Multiple-frame surveys for a multiple-data-source world
Section 1. Introduction
Throughout his 33-year career at the Census Bureau and
subsequent 32-year career at Westat, Joe Waksberg repeatedly relied on multiple
data sources to improve the quality of estimates while reducing costs. He used
external data sources to evaluate coverage in the U.S. decennial census (Marks and Waksberg, 1966; Waksberg and
Pritzker, 1969), to calibrate survey
weights, and to improve efficiency or oversample rare populations when
designing surveys (Hendricks, Igra and Waksberg, 1980; Cohen,
DiGaetano and Waksberg, 1988; DiGaetano, Judkins and Waksberg, 1995; Waksberg, 1995; Waksberg, Judkins and Massey, 1997b).
On several occasions, Waksberg integrated data from
two or more surveys directly in order to improve coverage or to obtain larger
sample sizes for subpopulations (Waksberg,
1986; Burke, Mohadjer, Green, Waksberg,
Kirsch and Kolstad, 1994; Waksberg, Brick, Shapiro, Flores-Cervantes and Bell, 1997a).
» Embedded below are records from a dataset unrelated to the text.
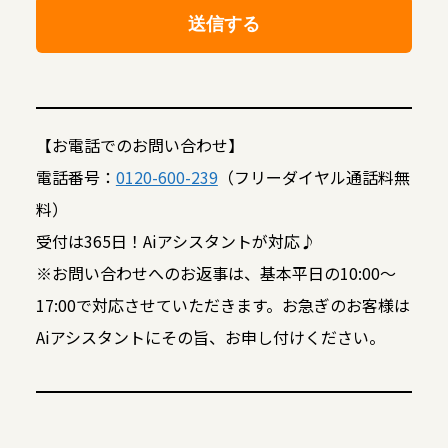
【お電話でのお問い合わせ】
電話番号：
0120-600-239
（フリーダイヤル通話料無
料）
受付は365日！Aiアシスタントが対応♪
※お問い合わせへのお返事は、基本平日の10:00～
17:00で対応させていただきます。お急ぎのお客様は
Aiアシスタントにその旨、お申し付けください。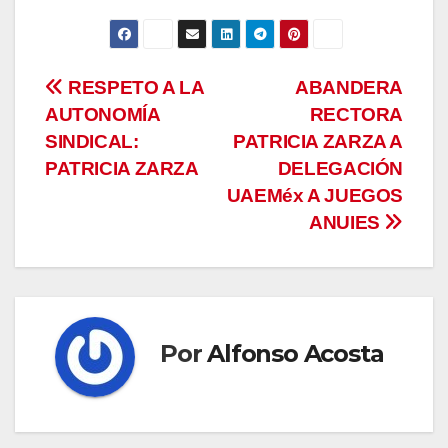
Navegación
RESPETO A LA
ABANDERA
AUTONOMÍA
RECTORA
de
SINDICAL:
PATRICIA ZARZA A
entradas
PATRICIA ZARZA
DELEGACIÓN
UAEMéx A JUEGOS
ANUIES
Por
Alfonso Acosta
In these multiple-frame surveys, independent samples were selected from
sampling frames that together were thought to cover all, or almost all, of the
target population. The data from the samples were combined to obtain estimates
for the population as a whole and for subpopulations of interest. Waksberg
approached the design of these multiple-frame surveys from the perspective of
controlling both sampling and nonsampling errors, and found that using multiple
frames met the challenges of producing reliable estimates in the face of
increased data collection costs (with higher nonresponse for less expensive
collection methods) and incomplete frame coverage.
Statistical agencies and survey organizations today
face the same types of challenges that Waksberg addressed
declining response rates and increasing costs of
survey data collection
but at an intensified level. At the same time,
the emergence of new data sources provides opportunities for obtaining
information about parts of populations of interest
sometimes with amazing rapidity. Many
organizations are now using or researching methods for integrating data from
multiple sources to improve the accuracy or timeliness of population estimates.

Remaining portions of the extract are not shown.